A secure digital ID is required, which many governments such as Australia and New Zealand are working on. Sweden has a digital identification initiative, as does Argentina. Malaysia, the Philippines, Singapore and other countries have ongoing initiatives or solutions already launched, such as e-KTP in Indonesia, which has been in existence since 2011. Individual states in the US are also working on identity technology, including Oklahoma, often partnering with real ID, which is Homeland Security’s identification protocol.

Ultimately, the goal is for everyone to one day cast their vote, have it recorded and tabulated immediately and accurately, and anyone with any concerns about the reliability of any election can analyze each vote in near real time.

There are some challenges, of course.

“Governments are often very slow to make changes,” says Goggin. “So it’s just like big business.”

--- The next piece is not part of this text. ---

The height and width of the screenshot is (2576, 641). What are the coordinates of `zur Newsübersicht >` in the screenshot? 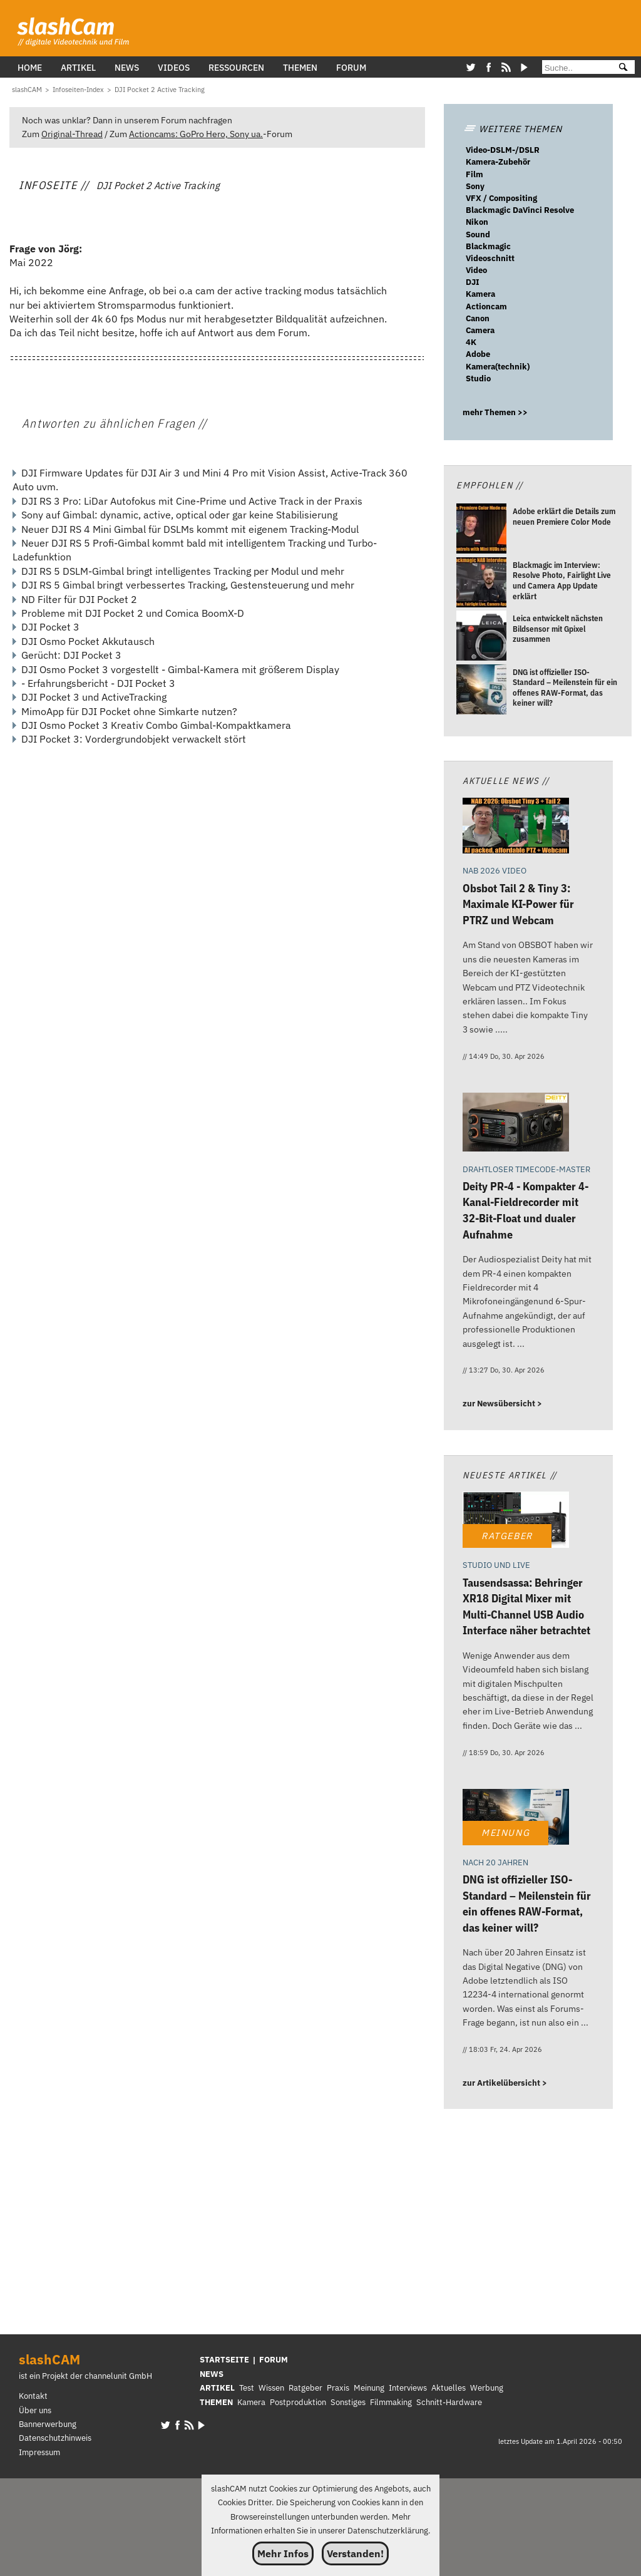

For those who say digital voting is risky and we can’t take the risk of getting it wrong, Goggin has a fairly immediate comeback by focusing on this current U.S. election.

“You have a big one right there that could have been dealt with so much better. We may see more of these scenarios … more and more ordinary people will probably start saying to elected officials: we have to start looking for a new solution, a new way of doing it. “

I’m not holding my breath But maybe in another decade or two long and controversial elections they could be a thing of the past.